A long pause. “Even if you don’t agree,” Yaijinden said quietly, somewhat disenheartened.

“You are indulging yourself in selfishness and vanity,” the Horror-Terror responded, mild but unoffended irritation back in its voice. “You are of course free to behave in accordance with your selfishness and vanity, as are all creatures, but that does not mean I am obliged to condone it.”

Yaijinden sighed knowingly. “And thus,” he said regretfully, “we swing back to my problem with you.” “Release me,” the Horror-Terror whispered tersely.

“You are correct,” he went on, as if he hadn’t heard. “You aren’t irredeemable. It is within the realm of possibility that, in time, you will let go of your pursuits, that someone or something or you yourself will convince you that you are wrong. Precognition isn’t my thing. I don’t know that you won’t see the light.”

“Release me,” the Horror-Terror repeated, intense.

“It is a sign of my weakness and a marker of my shame that I cannot convince you of this myself. Would that I could do so… no, that’s not it.” He shook his head, gaze unfocusing. “Would that I were wise enough to do so without doing tremendous violence to you in the process.”

“RELEASE ME AK’HAD N’YEEB’ARAI THOCHTET UCHSTEQ.”

The spiral wards inside the its cell flared to the brightness of ten suns.

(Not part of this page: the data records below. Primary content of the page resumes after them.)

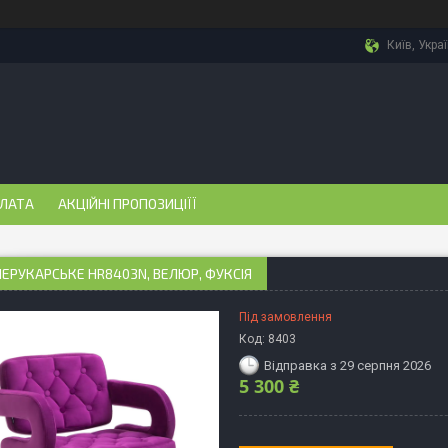
Київ, Укра
ПЛАТА
АКЦІЙНІ ПРОПОЗИЦІЇЇ
ПЕРУКАРСЬКЕ НR8403N, ВЕЛЮР, ФУКСІЯ
Під замовлення
Код:
8403
Відправка з 29 серпня 2026
5 300 ₴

Yaijinden said nothing for long moments, waiting for the tremendous light of the spiral warding inside its cell to slowly die away. By increments, it diminished, and the throbbing of the universe within those walls went with it, dwindling away. By fragments, he could see the Horror-Terror wearing what had been his face, on hands and knees, a pool of brackish crimson pooling beneath its head, dribbling in steady drips from its nose, eyes, ears, and mouth. “Clever,” he said, appreciative. “How long have you been waiting to use the Call to Submission Yielded to the Elder Ones?”

It gargled something hateful in response, an act of defiance that ended up with it doubling over again in a hacking, consumptive cough that only produced more ichor. “It was a good idea,” Yaijinden admitted. “And maybe you have even better up your sleeve, but you’re going to need to use those better ideas if you want to escape.”

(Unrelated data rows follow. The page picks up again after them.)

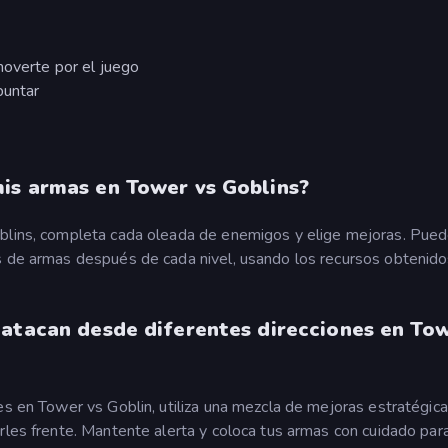
moverte por el juego
puntar
is armas en Tower vs Goblins?
oblins, completa cada oleada de enemigos y elige mejoras. Pue
s de armas después de cada nivel, usando los recursos obtenido
 atacan desde diferentes direcciones en To
nes en Tower vs Goblin, utiliza una mezcla de mejoras estratégi
rles frente. Mantente alerta y coloca tus armas con cuidado par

The Horror-Terror slumped over onto its side, away from the puddle of thick, black-streaked ichor, weakness overcoming it at last. It managed to level a look at him, condemning and bitter and hateful and a thousand angry things besides, but the damage done to it in its attempt to breach the barrier ward would take quite some time to heal. It wasn’t going anywhere. “Here you are,” he said, with finality, turning and leaving it behind. “And here you shall stay, until it pleases me to release you.”

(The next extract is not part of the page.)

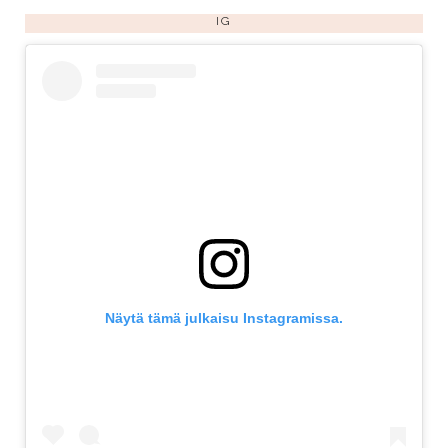
IG
Näytä tämä julkaisu Instagramissa.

His concerns were assuaged. He would not slay the Horror-Terror using his name, but he would not release it, and he would feel no shame over its indefinite containment. The shintai-avatar of the Widening Gyre turned its attention from its Self back to the physical sphere of the planet Earth, and the sanctity of home – and, with a lighter conscience, to the more entertaining subjects of the never-ending comings and goings that would always be part of the universe he so loved.